07 March, 2009

and I need your love the most when I least deserve it

So many in my life promise impossibility. They know it, I know it, but I accept it every time. And it slices deeper every time it happens--"I hope I never let you down" from one; "I will always love you" from another; "I will never leave you" from a third. On and on it goes, ringing through changes and variations, where the core of the offering is always We cannot be parted.

And it's not just rejection and revolution, anger and deceit, regrets and lost causes; sometimes, the shock is in the severance. One day there, in my heart or in my arms; the next day gone by flood or lost to ammunition, keen and cutting, or overwhelmed by their own personal losses as they watch their life spiral crimson over bone.

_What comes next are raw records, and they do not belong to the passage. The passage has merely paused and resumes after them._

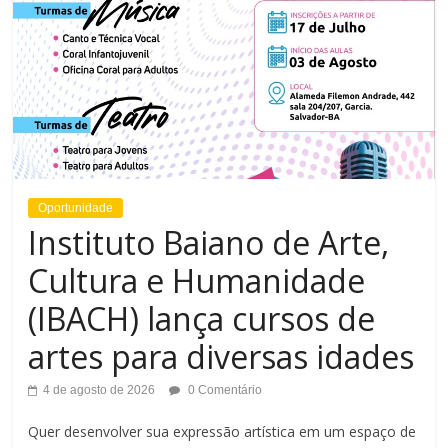
Oportunidade
Instituto Baiano de Arte,
Cultura e Humanidade
(IBACH) lança cursos de
artes para diversas idades
4 de agosto de 2026
0 Comentário
Quer desenvolver sua expressão artística em um espaço de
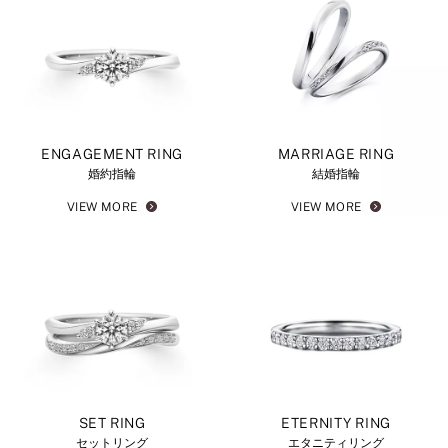
ENGAGEMENT RING
MARRIAGE RING
婚約指輪
結婚指輪
VIEW MORE
VIEW MORE
SET RING
ETERNITY RING
セットリング
エタニティリング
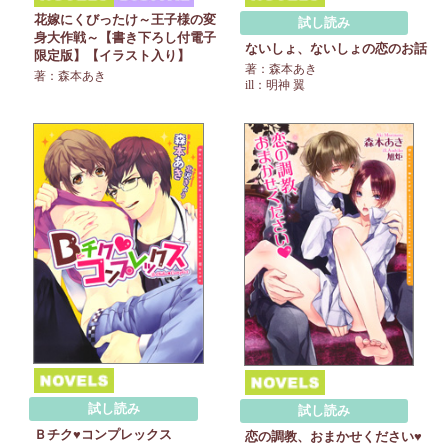
花嫁にくびったけ～王子様の変
試し読み
身大作戦～【書き下ろし付電子
ないしょ、ないしょの恋のお話
限定版】【イラスト入り】
著：森本あき
著：森本あき
ill：明神 翼
試し読み
試し読み
Ｂチク♥コンプレックス
恋の調教、おまかせください♥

And I admit, I have been waiting, breath perhaps only in secret held, for the words to be said: "You are my only love" or "I will always be there" or any similar variation.

Tonight, the analyzing machine that comprises part of me turned in the initial report of many months of observation: that none of my current loves have ever said this. That most of them, when asked, admit the possibility of leavetaking. That there is acknowledgment that things happen, in a life, that circumstances change, that we could drift in differing directions...in short, that life may happen in our lives, and even parting must be provided for in its own time.

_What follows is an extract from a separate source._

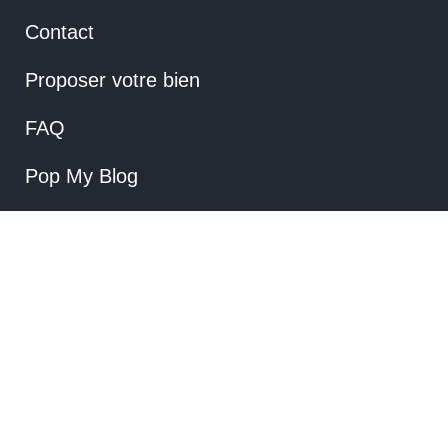
Contact
Proposer votre bien
FAQ
Pop My Blog
Mentions Légales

The closest any have ever come to ringing through those particular changes? "I don't intend ever to give you up, if I can help it." Which admits to strong intention, but also subtly acknowledges (at least, to my thinking) that intention may not match action.

There is a curious purity, a moment of crystalline comprehension, when the wall of the glass heart is tapped just enough to shimmer the air with that piercing, ringing tone of understanding. I can accept this, I think to myself, deep in the shrouded shadowed places where I think. I can believe this. This much is true.

There may well be partings to come, of one or two or all, but that will be dealt with in time. The small somber sliver of spirit, soberly standing guard (hah) can relax, at last, and accept this with such grace as we know how to express. This, also is new ground; new and uneasy territory for me, for I am profoundly unused to standing and unsuspecting in any way.

But I will learn. This, also, I will learn: how to simply love, and know that love returned, and not fear dissolution.

A toast, then, to personal growth. And perhaps, just perhaps, a wee dram of the good stuph kept reserved for growing up. It has taken me far beyond far too long for this.

2 comments:

Alexandra Rucker said...

I like to think that's more a sign of maturity, to acknowledge that "shit happens" and life isn't perfect. I've seen too many absolutes and expectations of perfections ruin a lot of things.

Emilly Orr said...

Not only that, but I think I'm also tired of wallowing in angst. I will ever be a creature of diminished expectations, but that doesn't mean I have to give up all good things while I have them. I expect the worst, I get the worst--what if I start expecting better, expecting brighter?

Trust me, I'm not turning to the Pollyanna side of things, but it strikes me as an eminently sensible move to accept good things on their own terms.